Creio que há, ainda, uma explicação que deva ser dada nestes versículos de Gêneses. O texto afirma: “Noé, porém, achou graça aos olhos do Senhor”. Muitos costumam fazer a seguinte afirmação: Noé era bom, o coração dele não era tão sujo e mau como o dos outros homens que foram mortos no dilúvio e por isso ele achou graça aos olhos do Senhor. Sinceramente, você algum dia já pensou assim?
Bom, eu já, mas pela graça de Deus fui liberto desse erro! O texto diz que Noé achou Graça aos olhos do Senhor, isso quer dizer que ele achou um favor IMERECIDO, ou seja, ele recebeu algo sem dar nada em troca. A razão da escolha não foi porque ele não tinha um coração tão mau quanto os demais homens pecadores, absolutamente não; Caso isso tivesse acontecido, o texto traria escrito assim: “Noé, por seus méritos e santidade, foi abençoado e protegido pelo Senhor”. Mas o texto não diz isso, o texto diz que Noé achou algo de Graça aos olhos do
Senhor, ele obteve um favor que jamais mereceu e jamais mereceria.

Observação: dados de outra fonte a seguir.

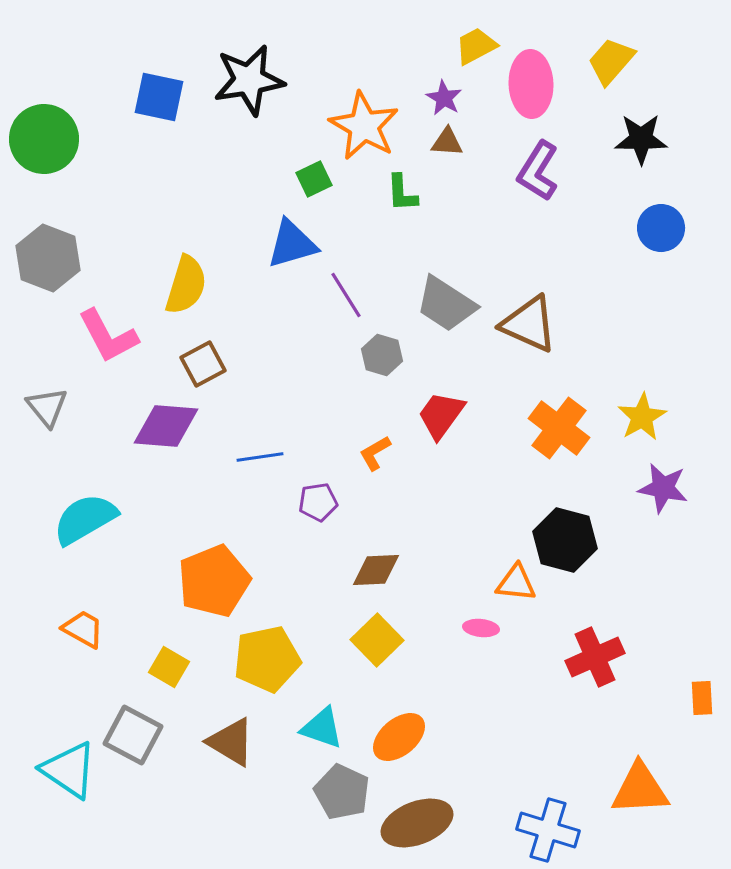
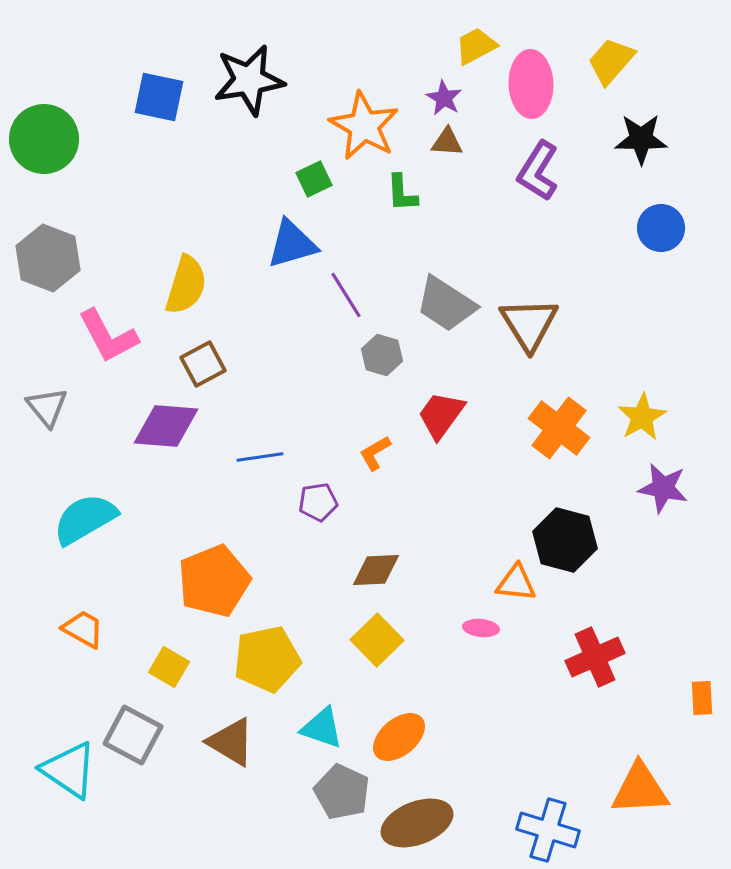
brown triangle at (529, 324): rotated 34 degrees clockwise
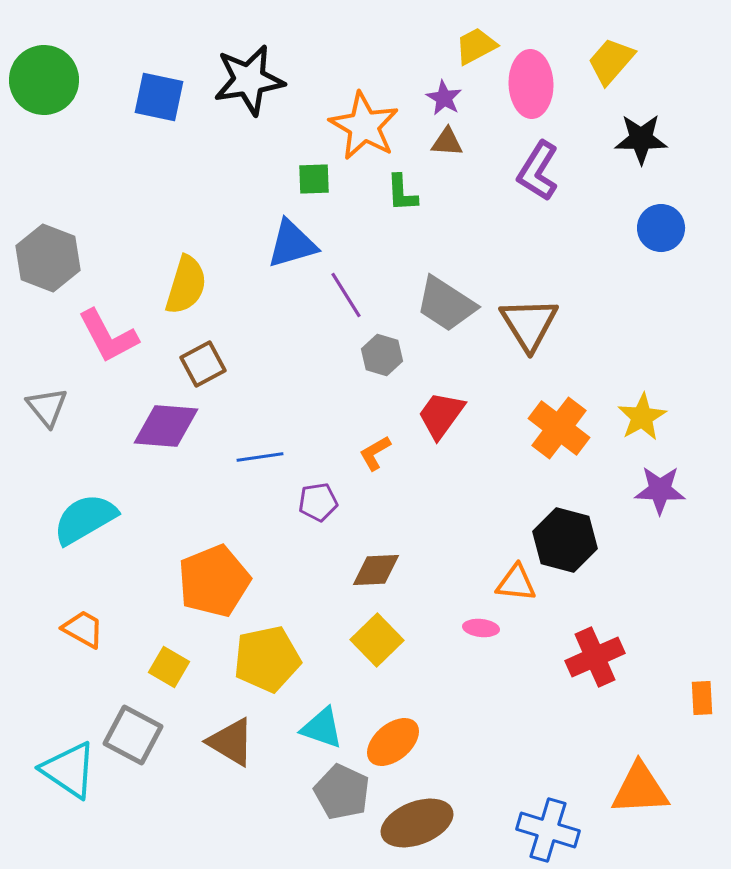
green circle at (44, 139): moved 59 px up
green square at (314, 179): rotated 24 degrees clockwise
purple star at (663, 488): moved 3 px left, 2 px down; rotated 9 degrees counterclockwise
orange ellipse at (399, 737): moved 6 px left, 5 px down
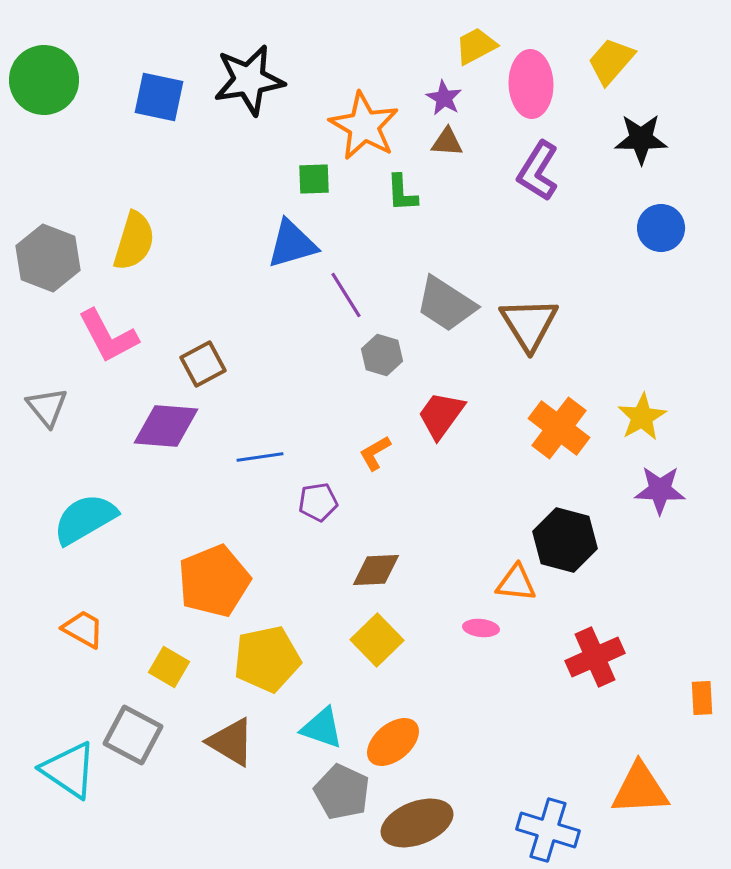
yellow semicircle at (186, 285): moved 52 px left, 44 px up
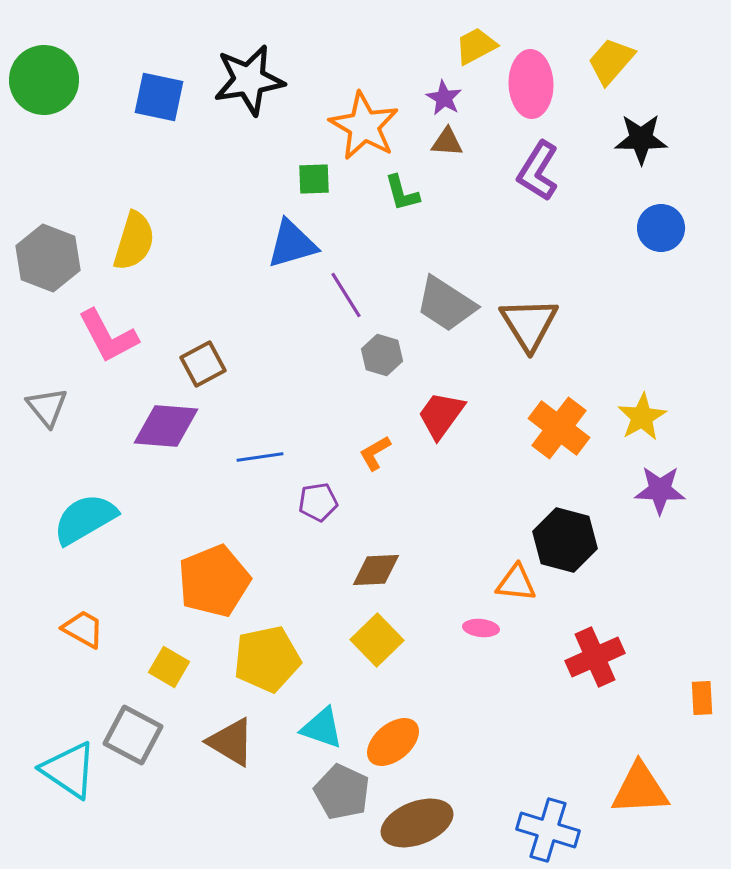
green L-shape at (402, 193): rotated 12 degrees counterclockwise
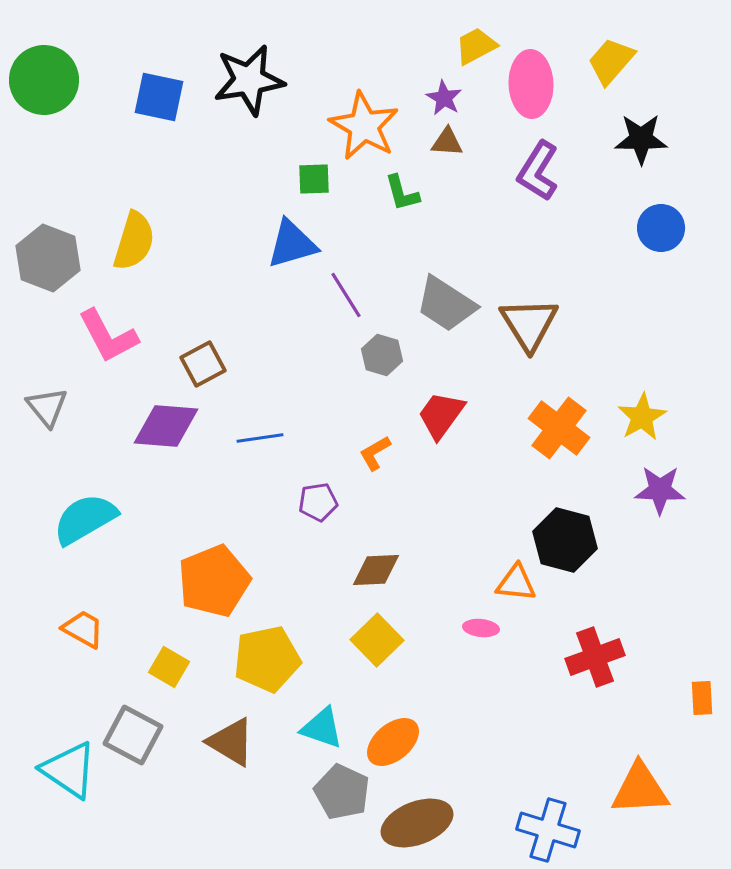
blue line at (260, 457): moved 19 px up
red cross at (595, 657): rotated 4 degrees clockwise
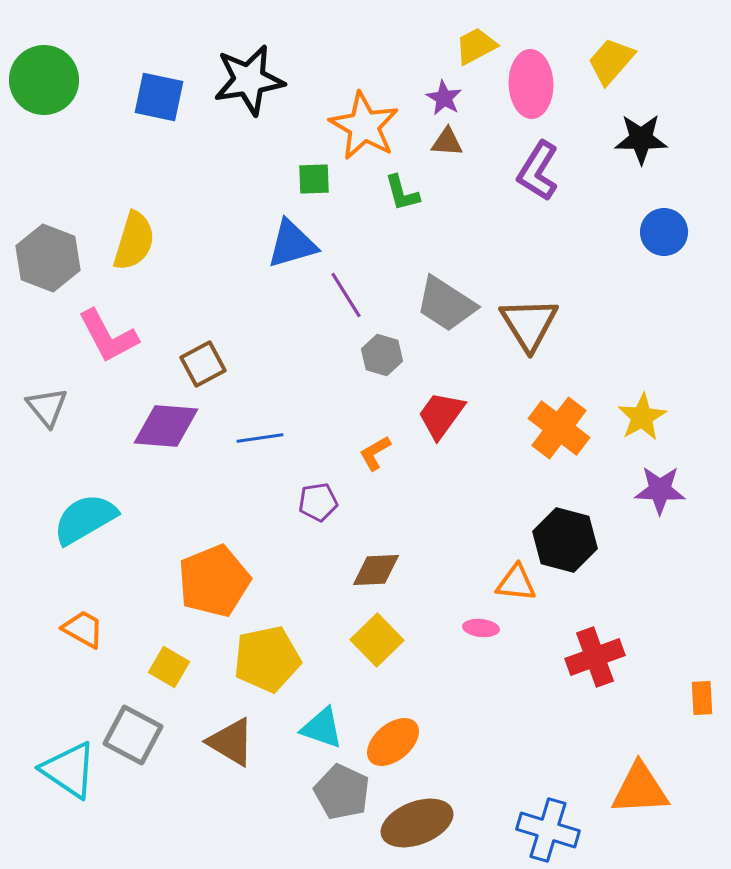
blue circle at (661, 228): moved 3 px right, 4 px down
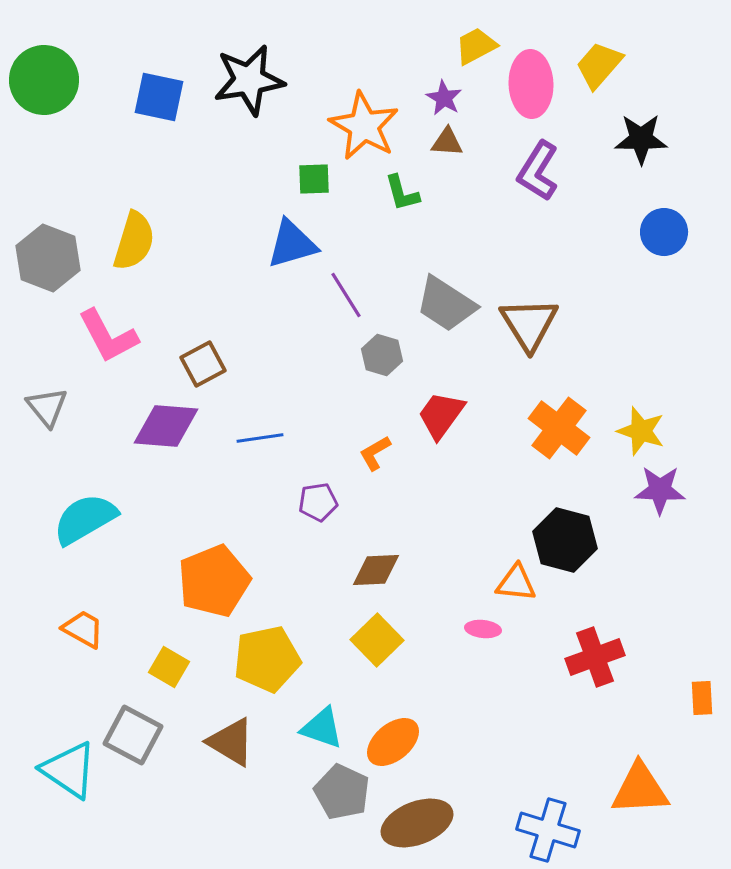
yellow trapezoid at (611, 61): moved 12 px left, 4 px down
yellow star at (642, 417): moved 1 px left, 14 px down; rotated 24 degrees counterclockwise
pink ellipse at (481, 628): moved 2 px right, 1 px down
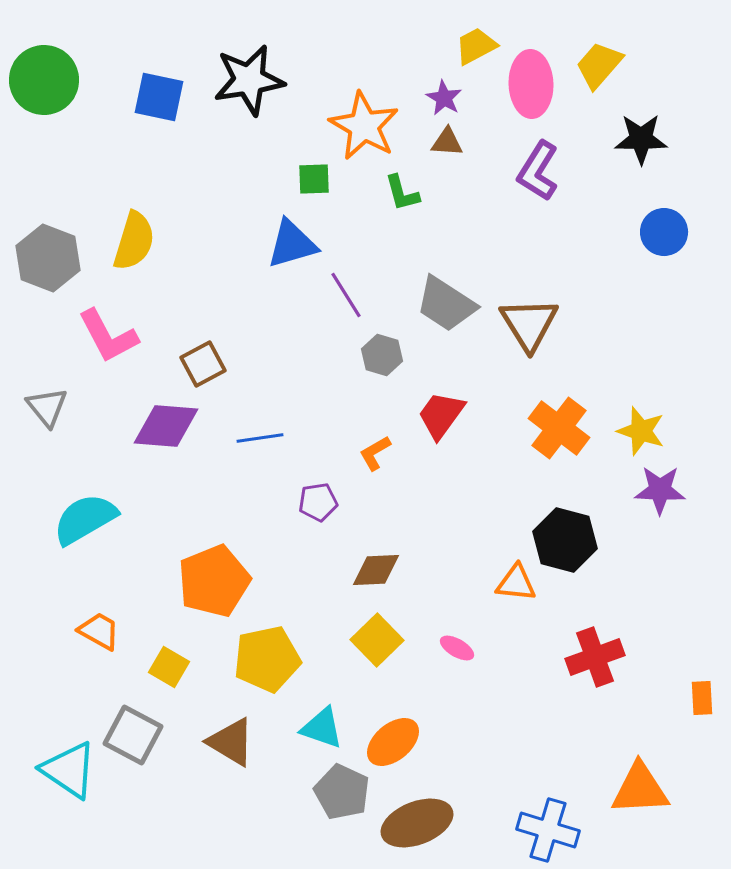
orange trapezoid at (83, 629): moved 16 px right, 2 px down
pink ellipse at (483, 629): moved 26 px left, 19 px down; rotated 24 degrees clockwise
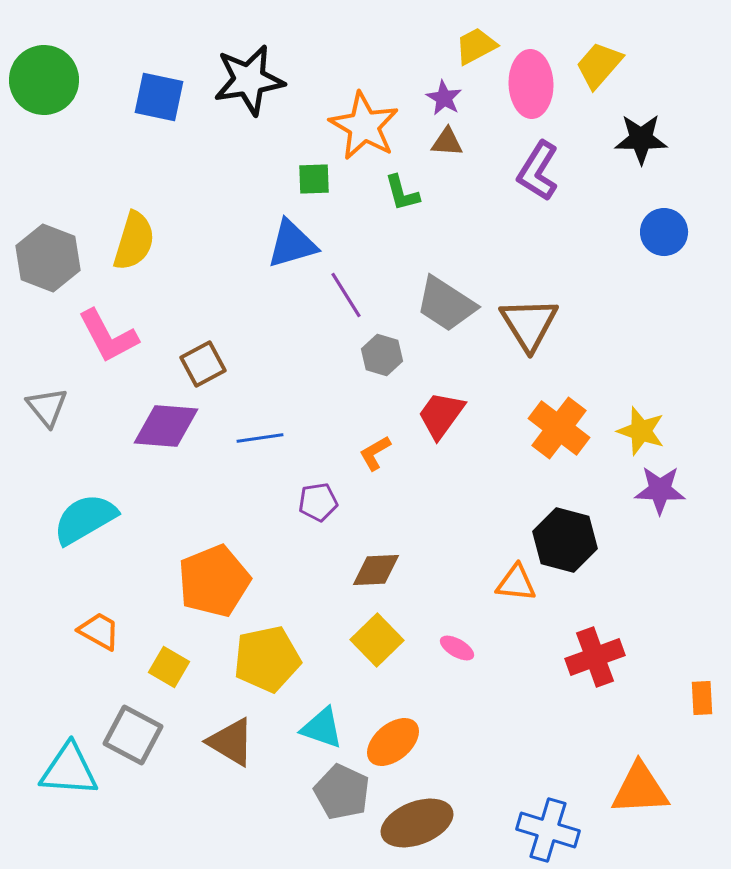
cyan triangle at (69, 770): rotated 30 degrees counterclockwise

Então, talvez você pense: “Mas que injustiça, já que não é por méritos, então muitos outros também deveriam ter sido escolhidos e protegidos, porque somente Noé?”. Creio que aqui o único argumento que se possa utilizar será aquele dito pelo Apóstolo Paulo aos Romanos9: 14a21- “Que diremos pois? Que há injustiça da parte de Deus? De maneira nenhuma. Pois diz a Moisés: Compadecer-me-ei de quem me compadecer e terei misericórdia de quem eu tiver
misericórdia. Assim, pois, isto não depende do que quer (pessoa que deseja por livre arbítrio), nem do que corre, mas de Deus, que se compadece. Porque diz a escritura a Faraó: Para isto mesmo te levantei; para em ti mostrar o meu poder, e para que o meu nome seja anunciado
em toda a terra. Logo, pois, compadece-se de quem quer, e endurece a quem quer.
Dir-me-ás então: Porque se queixa Ele ainda? Porquanto quem tem resistido à Sua vontade? Mas, ó homem, quem és tu, que a Deus replicas? Porventura a coisa formada dirá ao que a formou: Por que me fizeste assim?”

Concluímos, então, que a escolha de Noé nada tinha a ver com méritos ou merecimentos, mas unicamente com a bondade e a graça de nosso Deus. E, desejo aqui conjecturar que Noé nem sequer teve a chance de contestar as razões de sua escolha, porém, no verso 22, fica registrada a seguinte frase: “Assim fez Noé; conforme a tudo que Deus lhe mandou, assim fez”.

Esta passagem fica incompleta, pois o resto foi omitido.